David Jacobs (pictured) died Sunday afternoon in Burbank, California, his family said
Dallas recently celebrated its 45th anniversary, having first aired in 1978
David Jacobs died Sunday afternoon after a year-long battle with Alzheimer’s disease
Jacobs is credited with changing American television forever, as his shows were a staple in almost every US household by the 1980s.
Dallas, which aired for 14 seasons and had 357 episodes, was the longest-running television show at the time.
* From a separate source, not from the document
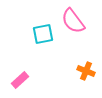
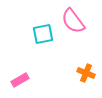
orange cross: moved 2 px down
pink rectangle: rotated 12 degrees clockwise
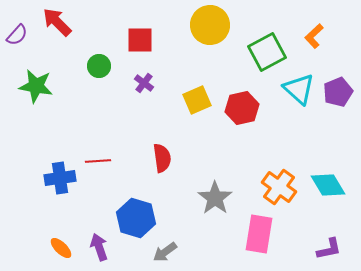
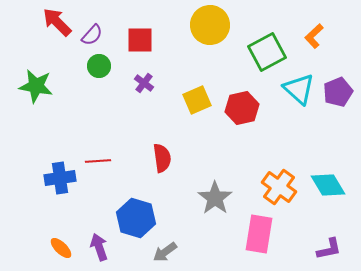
purple semicircle: moved 75 px right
The show, which followed the exploits of a wealthy and perpetually feuding oil-owning family, celebrated its 45th anniversary this year.
He boasted that he wrote the first five episodes of Dallas without ever visiting the city.
“I thought, ‘Well, I’ll just write it. I don’t have time to get away, so I’ll just write it very stereotypically — with stereotypes — and then I’ll visit it and withdraw it.” And then I went to Dallas and realized I had to walk the path.”
“There’s something about Dallas and the people of Dallas that I can only describe as flamboyant but not ostentatious,” he added.
“Knots Landing,” a Dallas spin-off he also directed, ran almost as long at 344 episodes.
He was nominated for two Emmys in 1992 and 1993 for “Homefront.”
With 14 seasons and 357 episodes, Dallas was one of the longest-running shows in US television history
He also served as executive producer on Lois & Clark: The New Adventures of Superman and Homefront, for which he was nominated for two Emmys.
David was born in Baltimore in 1939 to his father, Melvin, whom he described as a bookie, billiards champion, crooner, and songwriter, and his mother, Ruther, the woman who “kept him out of it all.”
His father had several jobs that made him miserable and which apparently left a lasting impression.
He reportedly said, “He went to work every day to do something he hated.” At one point I said, “I’ll never do that. I will never go to work hating what I do.’
After graduating from Hunter College in New York, he became a writer and has written and edited a number of magazines and books.
He was then asked to rewrite the script for the CBS show Delvecchio before being given the opportunity to rewrite another CBS show called The Blue Knight.
David is survived by his children Aaron and Molly; his wife Diana; Albyn Hall, his daughter from his previous marriage to Lynne Oliansky; and his two grandchildren, Riley and Georgia.